**YOUR GOAL:** The lines wanted are those in the data below that include "have".

*** RECORDS TO PROCESS Section Begins ***

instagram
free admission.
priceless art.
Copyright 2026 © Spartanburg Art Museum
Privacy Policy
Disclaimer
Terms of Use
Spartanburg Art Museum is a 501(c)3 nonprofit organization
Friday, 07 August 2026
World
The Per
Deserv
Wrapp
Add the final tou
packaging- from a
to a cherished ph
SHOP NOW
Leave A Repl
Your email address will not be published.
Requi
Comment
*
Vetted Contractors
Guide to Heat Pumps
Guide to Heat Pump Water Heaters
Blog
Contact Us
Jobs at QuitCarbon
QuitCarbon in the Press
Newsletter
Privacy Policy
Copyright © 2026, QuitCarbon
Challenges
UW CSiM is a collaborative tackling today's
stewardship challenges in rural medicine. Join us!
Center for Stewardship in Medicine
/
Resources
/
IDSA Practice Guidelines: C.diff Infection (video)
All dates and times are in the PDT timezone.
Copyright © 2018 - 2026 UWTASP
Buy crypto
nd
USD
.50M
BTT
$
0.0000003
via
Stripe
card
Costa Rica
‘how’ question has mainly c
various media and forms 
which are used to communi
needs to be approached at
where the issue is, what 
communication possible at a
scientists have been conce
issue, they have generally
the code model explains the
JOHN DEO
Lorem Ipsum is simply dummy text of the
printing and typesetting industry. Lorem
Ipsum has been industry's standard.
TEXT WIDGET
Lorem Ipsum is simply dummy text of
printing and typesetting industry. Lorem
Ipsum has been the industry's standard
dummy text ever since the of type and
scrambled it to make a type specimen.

*** RECORDS TO PROCESS Section Ends ***
*** RECORDS TO PROCESS Section Begins ***

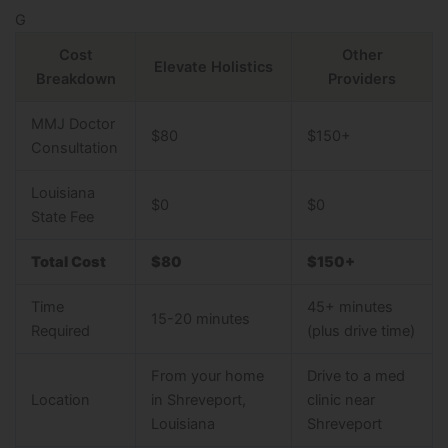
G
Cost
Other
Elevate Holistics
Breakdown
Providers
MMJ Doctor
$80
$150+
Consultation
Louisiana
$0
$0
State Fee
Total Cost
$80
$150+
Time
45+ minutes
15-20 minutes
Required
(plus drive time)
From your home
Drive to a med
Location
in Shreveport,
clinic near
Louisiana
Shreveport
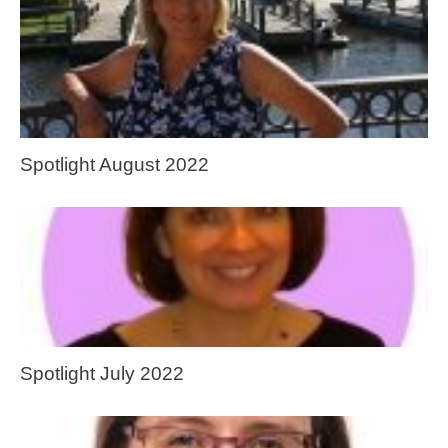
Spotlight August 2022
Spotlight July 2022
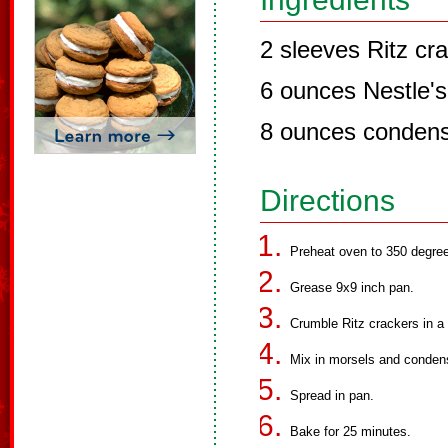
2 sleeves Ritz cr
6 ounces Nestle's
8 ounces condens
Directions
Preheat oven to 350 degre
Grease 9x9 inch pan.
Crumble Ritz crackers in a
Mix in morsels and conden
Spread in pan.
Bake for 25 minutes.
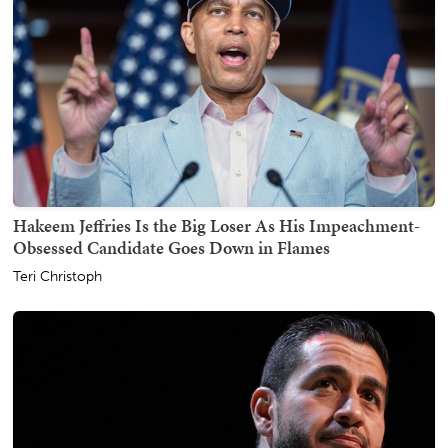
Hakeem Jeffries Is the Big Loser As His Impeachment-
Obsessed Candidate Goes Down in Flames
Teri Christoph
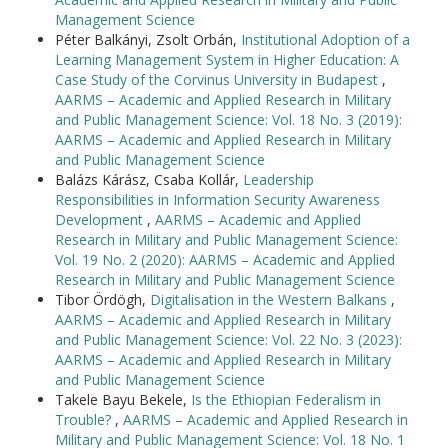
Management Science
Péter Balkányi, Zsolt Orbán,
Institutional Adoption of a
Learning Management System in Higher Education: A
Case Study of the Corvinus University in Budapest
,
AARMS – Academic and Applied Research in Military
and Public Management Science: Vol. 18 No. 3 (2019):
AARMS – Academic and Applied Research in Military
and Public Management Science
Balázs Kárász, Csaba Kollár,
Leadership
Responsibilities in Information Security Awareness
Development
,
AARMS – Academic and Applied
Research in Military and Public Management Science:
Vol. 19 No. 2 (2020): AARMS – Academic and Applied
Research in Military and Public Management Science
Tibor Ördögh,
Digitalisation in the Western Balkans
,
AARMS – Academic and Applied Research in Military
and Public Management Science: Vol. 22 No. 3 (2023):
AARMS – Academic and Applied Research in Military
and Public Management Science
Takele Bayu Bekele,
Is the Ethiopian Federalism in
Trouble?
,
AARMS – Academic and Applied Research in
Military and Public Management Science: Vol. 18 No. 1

*** RECORDS TO PROCESS Section Ends ***

**ANSWER SECTION:**
scientists have been conce
issue, they have generally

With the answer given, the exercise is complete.